#### Supplied data
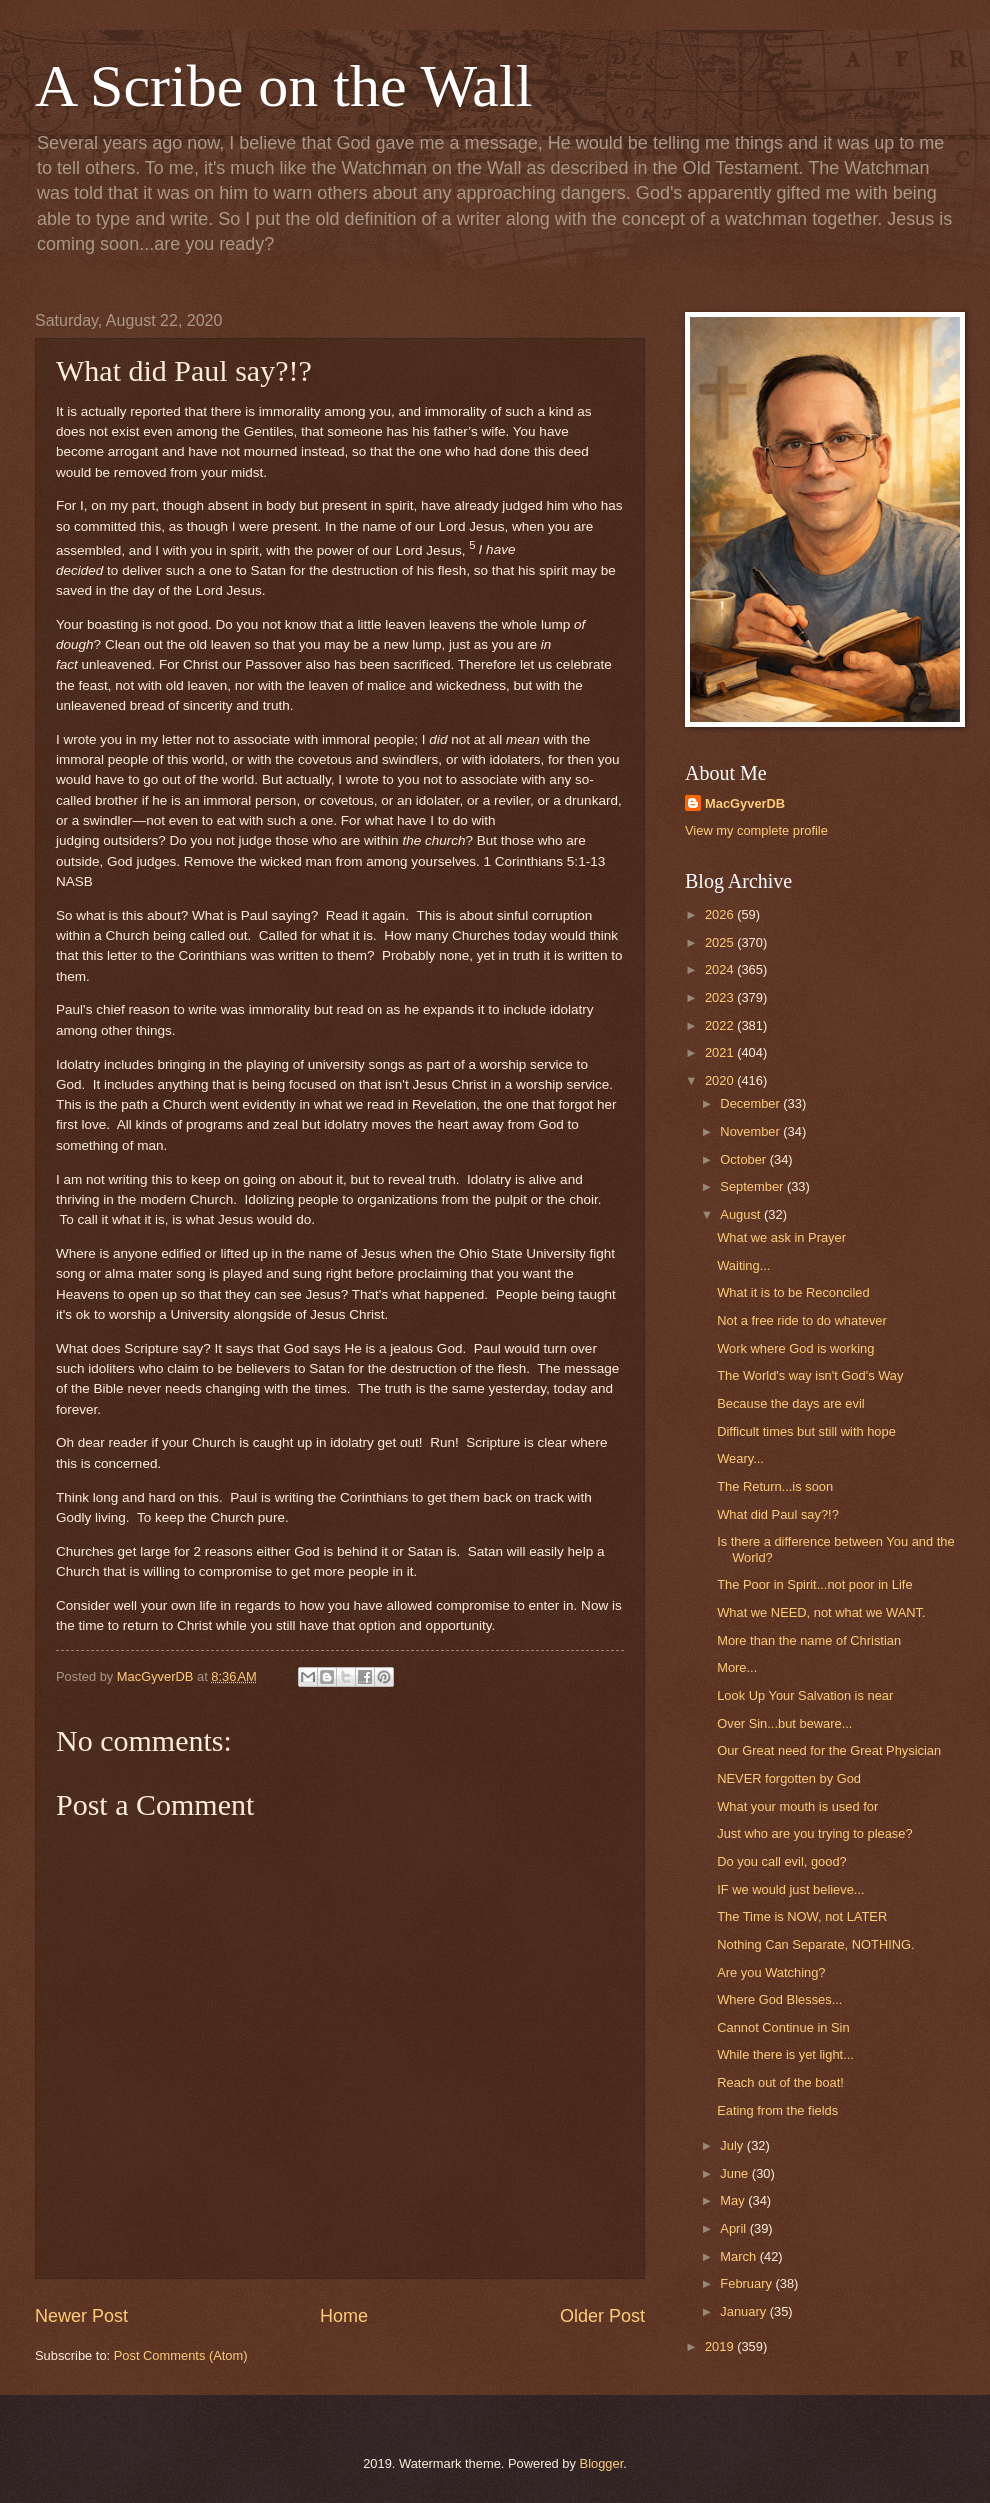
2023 (721, 997)
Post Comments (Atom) (181, 2355)
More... (737, 1667)
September (753, 1186)
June (736, 2173)
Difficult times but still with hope (806, 1431)
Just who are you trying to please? (814, 1833)
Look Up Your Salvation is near (805, 1695)
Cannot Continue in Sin (783, 2027)
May (734, 2200)
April (734, 2228)
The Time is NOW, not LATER (802, 1916)
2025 (721, 942)
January (744, 2311)
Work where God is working (795, 1348)
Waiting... (743, 1265)
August (742, 1214)
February (747, 2283)
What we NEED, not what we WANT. (821, 1612)
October (744, 1159)
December (751, 1103)
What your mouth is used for (797, 1806)
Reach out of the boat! (780, 2082)
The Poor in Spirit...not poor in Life (814, 1584)
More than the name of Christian (809, 1640)
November (751, 1131)
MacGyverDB (745, 803)
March (739, 2256)
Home (344, 2316)
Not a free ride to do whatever (802, 1320)
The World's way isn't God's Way (810, 1375)
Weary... (740, 1458)
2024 (721, 969)
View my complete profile (756, 830)
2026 (721, 914)
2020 (721, 1080)
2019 (721, 2346)
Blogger (602, 2463)
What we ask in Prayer (781, 1237)
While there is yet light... (785, 2054)
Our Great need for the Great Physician (829, 1750)
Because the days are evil (790, 1403)
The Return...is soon (775, 1486)
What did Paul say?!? (778, 1514)
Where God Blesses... (779, 1999)
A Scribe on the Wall (283, 86)
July (733, 2145)
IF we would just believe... (790, 1889)
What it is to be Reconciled (793, 1292)
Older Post (602, 2316)
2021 (721, 1052)
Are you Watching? (771, 1972)
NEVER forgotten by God (789, 1778)
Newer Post (81, 2316)
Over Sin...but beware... (784, 1723)
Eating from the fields (777, 2110)
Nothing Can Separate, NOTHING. (816, 1944)
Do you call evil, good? (782, 1861)
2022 (721, 1025)
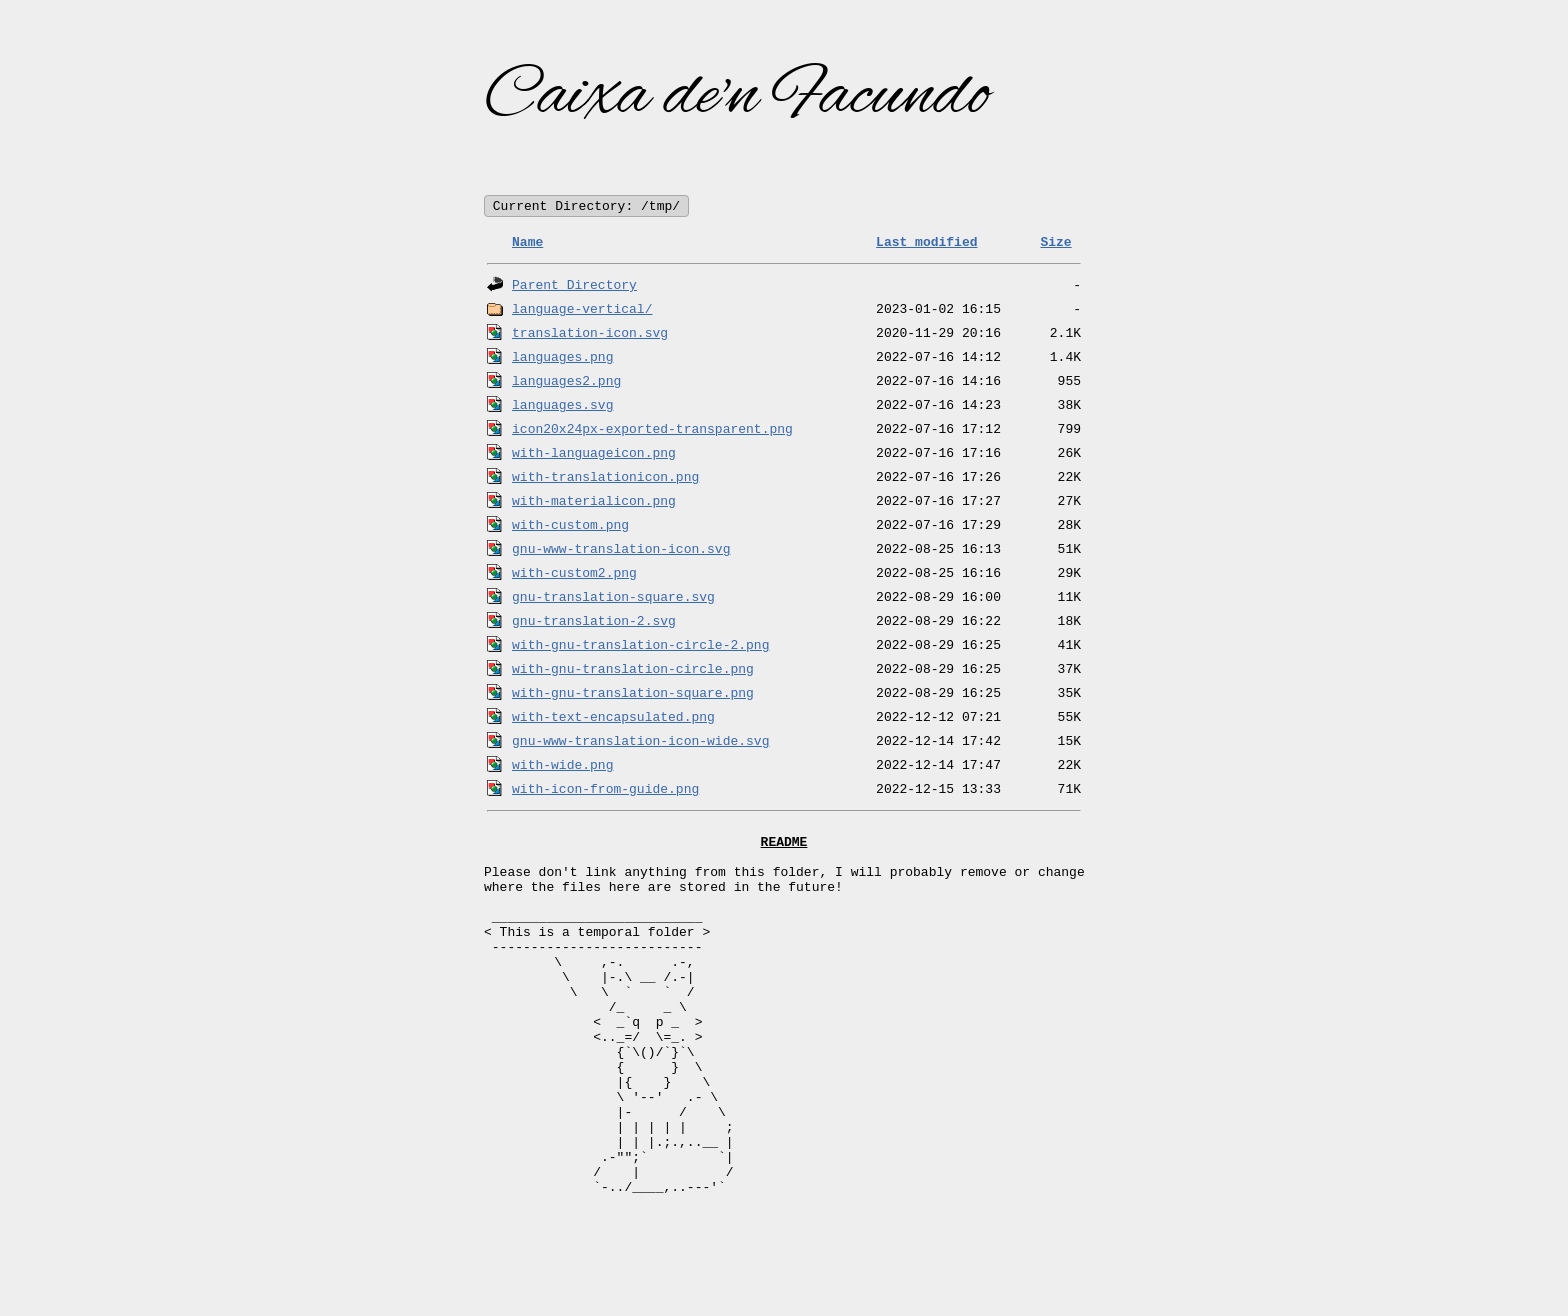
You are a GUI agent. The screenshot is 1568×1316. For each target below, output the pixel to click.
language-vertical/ (582, 310)
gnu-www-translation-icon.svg (621, 550)
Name (527, 243)
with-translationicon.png (605, 478)
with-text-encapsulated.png (613, 718)
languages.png (562, 358)
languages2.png (566, 382)
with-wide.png (562, 766)
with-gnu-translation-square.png (633, 694)
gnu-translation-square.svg (613, 598)
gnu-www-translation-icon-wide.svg (640, 742)
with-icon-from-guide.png (605, 790)
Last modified (926, 243)
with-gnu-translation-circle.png (633, 670)
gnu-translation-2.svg (594, 622)
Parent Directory (574, 286)
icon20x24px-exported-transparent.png (652, 430)
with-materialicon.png (594, 502)
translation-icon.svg (590, 334)
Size (1055, 243)
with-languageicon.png (594, 454)
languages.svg (562, 406)
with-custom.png (570, 526)
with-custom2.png (574, 574)
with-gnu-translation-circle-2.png (640, 646)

#### What the task asks
When you return the records, keep every word unchanged and drop the pictures.

#### Completed exercise
2023 (721, 997)
Post Comments (Atom) (181, 2355)
More... (737, 1667)
September (753, 1186)
June (736, 2173)
Difficult times but still with hope (806, 1431)
Just who are you trying to please? (814, 1833)
Look Up Your Salvation is near (805, 1695)
Cannot Continue in Sin (783, 2027)
May (734, 2200)
April (734, 2228)
The Time is NOW, not LATER (802, 1916)
2025 (721, 942)
January (744, 2311)
Work where God is working (795, 1348)
Waiting... (743, 1265)
August (742, 1214)
February (747, 2283)
What we NEED, not what we WANT. (821, 1612)
October (744, 1159)
December (751, 1103)
What your mouth is used for (797, 1806)
Reach out of the boat! (780, 2082)
The Poor in Spirit...not poor in Life (814, 1584)
More than the name of Christian (809, 1640)
November (751, 1131)
MacGyverDB (745, 803)
March (739, 2256)
Home (344, 2316)
Not a free ride to do whatever (802, 1320)
The World's way isn't God's Way (810, 1375)
Weary... (740, 1458)
2024 (721, 969)
View my complete profile (756, 830)
2026 (721, 914)
2020 (721, 1080)
2019 (721, 2346)
Blogger (602, 2463)
What we ask in Prayer (781, 1237)
While there is yet light... (785, 2054)
Our Great need for the Great Physician (829, 1750)
Because the days are evil (790, 1403)
The Return...is soon (775, 1486)
What did Paul say?!? (778, 1514)
Where God Blesses... (779, 1999)
A Scribe on the Wall (283, 86)
July (733, 2145)
IF we would just believe... (790, 1889)
What it is to be Reconciled (793, 1292)
Older Post (602, 2316)
2021 (721, 1052)
Are you Watching? (771, 1972)
NEVER forgotten by God (789, 1778)
Newer Post (81, 2316)
Over Sin...but beware... (784, 1723)
Eating from the fields (777, 2110)
Nothing Can Separate, NOTHING. (816, 1944)
Do you call evil, good? (782, 1861)
2022 (721, 1025)
You are a GUI agent. The screenshot is 1568×1316. For each target below, output the pixel to click.
language-vertical/ (582, 310)
gnu-www-translation-icon.svg (621, 550)
Name (527, 243)
with-translationicon.png (605, 478)
with-text-encapsulated.png (613, 718)
languages.png (562, 358)
languages2.png (566, 382)
with-wide.png (562, 766)
with-gnu-translation-square.png (633, 694)
gnu-translation-square.svg (613, 598)
gnu-www-translation-icon-wide.svg (640, 742)
with-icon-from-guide.png (605, 790)
Last modified (926, 243)
with-gnu-translation-circle.png (633, 670)
gnu-translation-2.svg (594, 622)
Parent Directory (574, 286)
icon20x24px-exported-transparent.png (652, 430)
with-materialicon.png (594, 502)
translation-icon.svg (590, 334)
Size (1055, 243)
with-languageicon.png (594, 454)
languages.svg (562, 406)
with-custom.png (570, 526)
with-custom2.png (574, 574)
with-gnu-translation-circle-2.png (640, 646)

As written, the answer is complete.